*Your task*. Read the data below. Every line holding the string "Detach" must be copied.

*Provided records*.
--- START ---

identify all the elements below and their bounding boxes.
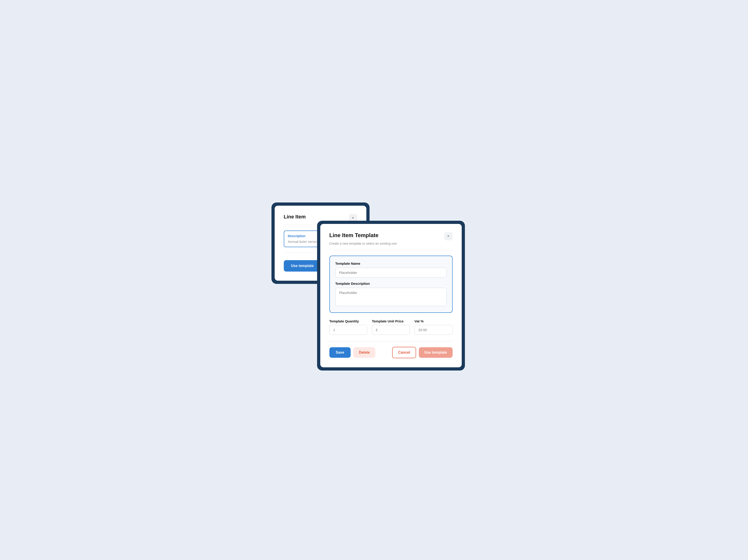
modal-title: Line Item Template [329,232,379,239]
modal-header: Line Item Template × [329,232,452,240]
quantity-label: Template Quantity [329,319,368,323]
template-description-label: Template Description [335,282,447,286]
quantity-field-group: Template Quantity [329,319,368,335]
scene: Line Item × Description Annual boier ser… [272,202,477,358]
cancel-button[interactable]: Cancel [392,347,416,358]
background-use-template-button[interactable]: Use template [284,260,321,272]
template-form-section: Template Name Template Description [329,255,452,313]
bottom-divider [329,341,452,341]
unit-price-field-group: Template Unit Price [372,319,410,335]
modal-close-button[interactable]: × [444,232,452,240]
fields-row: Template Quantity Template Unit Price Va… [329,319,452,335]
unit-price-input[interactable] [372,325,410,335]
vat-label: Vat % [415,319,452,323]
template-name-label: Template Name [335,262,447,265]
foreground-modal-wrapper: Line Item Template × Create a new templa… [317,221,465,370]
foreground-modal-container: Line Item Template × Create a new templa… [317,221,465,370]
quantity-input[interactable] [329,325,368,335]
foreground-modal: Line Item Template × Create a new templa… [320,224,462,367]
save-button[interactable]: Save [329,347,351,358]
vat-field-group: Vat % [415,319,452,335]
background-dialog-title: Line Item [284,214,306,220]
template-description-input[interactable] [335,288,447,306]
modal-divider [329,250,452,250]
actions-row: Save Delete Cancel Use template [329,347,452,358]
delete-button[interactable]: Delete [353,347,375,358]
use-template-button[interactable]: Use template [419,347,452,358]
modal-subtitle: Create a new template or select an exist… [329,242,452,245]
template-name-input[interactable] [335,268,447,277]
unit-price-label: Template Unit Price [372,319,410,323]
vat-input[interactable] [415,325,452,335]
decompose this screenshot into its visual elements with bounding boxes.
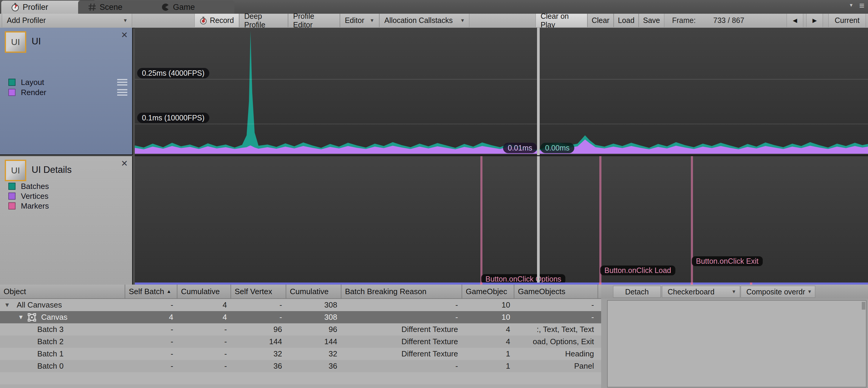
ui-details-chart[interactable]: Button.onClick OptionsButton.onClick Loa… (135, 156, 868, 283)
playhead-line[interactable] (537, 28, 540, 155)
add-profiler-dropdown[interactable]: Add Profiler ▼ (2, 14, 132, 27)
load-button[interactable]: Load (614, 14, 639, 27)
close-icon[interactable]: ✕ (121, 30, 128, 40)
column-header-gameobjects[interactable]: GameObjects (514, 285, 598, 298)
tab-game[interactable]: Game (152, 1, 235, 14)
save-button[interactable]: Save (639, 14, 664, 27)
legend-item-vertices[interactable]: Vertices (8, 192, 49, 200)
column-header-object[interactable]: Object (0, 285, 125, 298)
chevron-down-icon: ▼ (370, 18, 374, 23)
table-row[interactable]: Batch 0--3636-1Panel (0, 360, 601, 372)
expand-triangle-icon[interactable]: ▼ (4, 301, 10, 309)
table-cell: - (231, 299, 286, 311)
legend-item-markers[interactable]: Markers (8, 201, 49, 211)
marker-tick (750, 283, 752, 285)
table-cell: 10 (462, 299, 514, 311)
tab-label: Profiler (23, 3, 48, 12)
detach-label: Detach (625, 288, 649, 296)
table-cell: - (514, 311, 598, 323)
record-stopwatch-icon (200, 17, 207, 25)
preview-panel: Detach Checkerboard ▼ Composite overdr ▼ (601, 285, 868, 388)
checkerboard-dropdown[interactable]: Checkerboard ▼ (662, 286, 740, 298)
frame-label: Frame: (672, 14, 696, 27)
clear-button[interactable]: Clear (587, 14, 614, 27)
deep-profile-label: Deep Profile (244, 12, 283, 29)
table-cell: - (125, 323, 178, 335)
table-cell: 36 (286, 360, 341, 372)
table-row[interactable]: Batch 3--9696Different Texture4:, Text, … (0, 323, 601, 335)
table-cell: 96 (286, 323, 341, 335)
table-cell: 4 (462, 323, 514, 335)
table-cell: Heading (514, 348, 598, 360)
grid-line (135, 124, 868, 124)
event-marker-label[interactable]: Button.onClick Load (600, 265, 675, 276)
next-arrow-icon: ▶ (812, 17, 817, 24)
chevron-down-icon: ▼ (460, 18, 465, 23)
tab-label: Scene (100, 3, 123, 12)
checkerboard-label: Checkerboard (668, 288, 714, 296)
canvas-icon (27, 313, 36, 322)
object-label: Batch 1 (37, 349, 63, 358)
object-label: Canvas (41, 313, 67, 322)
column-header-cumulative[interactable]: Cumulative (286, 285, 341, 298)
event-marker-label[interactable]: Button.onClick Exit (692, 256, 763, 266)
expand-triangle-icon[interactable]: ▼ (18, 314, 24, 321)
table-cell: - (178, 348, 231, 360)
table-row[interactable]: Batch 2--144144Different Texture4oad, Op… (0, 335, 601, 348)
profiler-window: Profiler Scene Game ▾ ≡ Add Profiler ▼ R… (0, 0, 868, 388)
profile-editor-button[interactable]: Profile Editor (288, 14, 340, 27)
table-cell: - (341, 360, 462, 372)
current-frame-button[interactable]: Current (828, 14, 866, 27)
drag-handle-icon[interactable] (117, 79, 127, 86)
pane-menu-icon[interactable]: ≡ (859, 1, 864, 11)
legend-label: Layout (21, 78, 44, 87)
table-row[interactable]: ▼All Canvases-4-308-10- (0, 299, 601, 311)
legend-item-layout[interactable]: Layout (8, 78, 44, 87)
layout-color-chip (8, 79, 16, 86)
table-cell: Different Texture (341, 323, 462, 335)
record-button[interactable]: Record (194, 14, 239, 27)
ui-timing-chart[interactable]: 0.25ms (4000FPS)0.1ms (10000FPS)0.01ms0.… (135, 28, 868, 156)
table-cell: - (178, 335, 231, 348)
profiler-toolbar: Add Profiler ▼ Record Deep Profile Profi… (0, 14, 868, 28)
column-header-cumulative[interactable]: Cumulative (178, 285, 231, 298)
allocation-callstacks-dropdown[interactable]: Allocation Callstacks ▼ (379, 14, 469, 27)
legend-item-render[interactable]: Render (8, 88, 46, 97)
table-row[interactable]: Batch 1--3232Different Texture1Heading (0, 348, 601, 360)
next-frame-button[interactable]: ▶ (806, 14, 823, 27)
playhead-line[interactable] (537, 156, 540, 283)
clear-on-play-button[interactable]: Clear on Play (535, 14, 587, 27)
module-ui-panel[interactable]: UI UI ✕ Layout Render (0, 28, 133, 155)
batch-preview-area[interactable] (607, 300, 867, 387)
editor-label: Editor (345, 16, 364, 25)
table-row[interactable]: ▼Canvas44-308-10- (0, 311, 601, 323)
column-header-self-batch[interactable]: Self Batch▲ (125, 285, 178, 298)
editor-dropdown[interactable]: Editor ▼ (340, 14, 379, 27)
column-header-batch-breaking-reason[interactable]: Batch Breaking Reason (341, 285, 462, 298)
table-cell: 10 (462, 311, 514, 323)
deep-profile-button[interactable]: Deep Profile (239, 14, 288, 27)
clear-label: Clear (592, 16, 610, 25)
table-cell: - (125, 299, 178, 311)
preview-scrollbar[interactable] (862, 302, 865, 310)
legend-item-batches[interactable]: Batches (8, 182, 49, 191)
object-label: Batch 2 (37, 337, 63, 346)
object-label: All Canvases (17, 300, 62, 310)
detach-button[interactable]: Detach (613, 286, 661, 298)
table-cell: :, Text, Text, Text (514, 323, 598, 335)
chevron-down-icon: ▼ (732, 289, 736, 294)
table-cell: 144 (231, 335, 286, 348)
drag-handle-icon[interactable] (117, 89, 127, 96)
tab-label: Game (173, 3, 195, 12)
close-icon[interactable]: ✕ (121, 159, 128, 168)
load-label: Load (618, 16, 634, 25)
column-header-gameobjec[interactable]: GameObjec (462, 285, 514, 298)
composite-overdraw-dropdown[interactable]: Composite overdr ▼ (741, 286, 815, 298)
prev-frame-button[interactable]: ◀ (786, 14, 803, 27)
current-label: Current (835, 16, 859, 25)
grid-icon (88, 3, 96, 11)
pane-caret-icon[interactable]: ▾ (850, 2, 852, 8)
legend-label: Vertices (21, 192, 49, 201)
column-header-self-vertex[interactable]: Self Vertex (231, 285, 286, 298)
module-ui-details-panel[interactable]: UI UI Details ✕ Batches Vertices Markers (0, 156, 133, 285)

--- END ---

*Answer to the problem*.
detach-label: Detach (625, 288, 649, 296)
preview-panel: Detach Checkerboard ▼ Composite overdr ▼ (601, 285, 868, 388)
detach-button[interactable]: Detach (613, 286, 661, 298)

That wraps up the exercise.